Data shown -
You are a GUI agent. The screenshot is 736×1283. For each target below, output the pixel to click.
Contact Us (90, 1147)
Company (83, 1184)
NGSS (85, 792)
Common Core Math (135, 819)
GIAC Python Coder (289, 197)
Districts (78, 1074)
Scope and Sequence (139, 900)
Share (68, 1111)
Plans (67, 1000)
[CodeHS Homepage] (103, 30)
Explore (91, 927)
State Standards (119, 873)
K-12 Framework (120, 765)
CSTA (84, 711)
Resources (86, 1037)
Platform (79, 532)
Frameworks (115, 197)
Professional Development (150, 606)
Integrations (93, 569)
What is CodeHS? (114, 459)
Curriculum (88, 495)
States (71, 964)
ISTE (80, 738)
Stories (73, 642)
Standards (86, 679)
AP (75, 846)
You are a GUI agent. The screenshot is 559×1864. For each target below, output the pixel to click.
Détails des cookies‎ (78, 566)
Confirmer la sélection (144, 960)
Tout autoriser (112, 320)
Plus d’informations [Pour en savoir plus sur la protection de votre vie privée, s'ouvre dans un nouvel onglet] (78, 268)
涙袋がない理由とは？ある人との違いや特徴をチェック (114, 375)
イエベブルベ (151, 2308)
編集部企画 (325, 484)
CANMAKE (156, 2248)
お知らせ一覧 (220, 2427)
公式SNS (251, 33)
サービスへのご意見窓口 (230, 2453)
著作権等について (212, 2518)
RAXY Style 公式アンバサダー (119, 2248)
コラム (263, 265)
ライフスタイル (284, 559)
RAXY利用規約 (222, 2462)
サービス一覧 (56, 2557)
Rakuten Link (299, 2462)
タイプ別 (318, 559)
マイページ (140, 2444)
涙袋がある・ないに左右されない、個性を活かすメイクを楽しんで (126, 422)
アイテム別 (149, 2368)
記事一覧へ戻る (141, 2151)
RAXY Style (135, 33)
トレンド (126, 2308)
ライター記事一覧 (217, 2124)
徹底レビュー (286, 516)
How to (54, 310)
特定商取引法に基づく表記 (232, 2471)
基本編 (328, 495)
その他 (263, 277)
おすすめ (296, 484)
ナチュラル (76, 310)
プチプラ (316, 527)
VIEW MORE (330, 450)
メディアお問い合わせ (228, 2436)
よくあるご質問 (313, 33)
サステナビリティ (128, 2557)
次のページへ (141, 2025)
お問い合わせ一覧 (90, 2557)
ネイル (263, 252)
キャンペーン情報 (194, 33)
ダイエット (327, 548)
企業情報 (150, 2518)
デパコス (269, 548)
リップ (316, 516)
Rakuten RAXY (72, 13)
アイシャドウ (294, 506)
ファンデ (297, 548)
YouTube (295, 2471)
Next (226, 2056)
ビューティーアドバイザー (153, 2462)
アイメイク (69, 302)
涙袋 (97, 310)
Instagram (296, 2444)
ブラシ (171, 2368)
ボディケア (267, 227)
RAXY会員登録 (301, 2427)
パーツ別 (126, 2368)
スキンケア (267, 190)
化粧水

Exercise goal - Only the lines above starting at the line that holds "Share (68, 1111)" and ending at the line that holds "プチプラ (316, 527)" are to be repeated, exactly and in full.

Response below -
Share (68, 1111)
Plans (67, 1000)
[CodeHS Homepage] (103, 30)
Explore (91, 927)
State Standards (119, 873)
K-12 Framework (120, 765)
CSTA (84, 711)
Resources (86, 1037)
Platform (79, 532)
Frameworks (115, 197)
Professional Development (150, 606)
Integrations (93, 569)
What is CodeHS? (114, 459)
Curriculum (88, 495)
States (71, 964)
ISTE (80, 738)
Stories (73, 642)
Standards (86, 679)
AP (75, 846)
You are a GUI agent. The screenshot is 559×1864. For each target below, output the pixel to click.
Détails des cookies‎ (78, 566)
Confirmer la sélection (144, 960)
Tout autoriser (112, 320)
Plus d’informations [Pour en savoir plus sur la protection de votre vie privée, s'ouvre dans un nouvel onglet] (78, 268)
涙袋がない理由とは？ある人との違いや特徴をチェック (114, 375)
イエベブルベ (151, 2308)
編集部企画 (325, 484)
CANMAKE (156, 2248)
お知らせ一覧 (220, 2427)
公式SNS (251, 33)
サービスへのご意見窓口 (230, 2453)
著作権等について (212, 2518)
RAXY Style 公式アンバサダー (119, 2248)
コラム (263, 265)
ライフスタイル (284, 559)
RAXY利用規約 (222, 2462)
サービス一覧 (56, 2557)
Rakuten Link (299, 2462)
タイプ別 (318, 559)
マイページ (140, 2444)
涙袋がある・ないに左右されない、個性を活かすメイクを楽しんで (126, 422)
アイテム別 (149, 2368)
記事一覧へ戻る (141, 2151)
RAXY Style (135, 33)
トレンド (126, 2308)
ライター記事一覧 (217, 2124)
徹底レビュー (286, 516)
How to (54, 310)
特定商取引法に基づく表記 (232, 2471)
基本編 (328, 495)
その他 (263, 277)
おすすめ (296, 484)
ナチュラル (76, 310)
プチプラ (316, 527)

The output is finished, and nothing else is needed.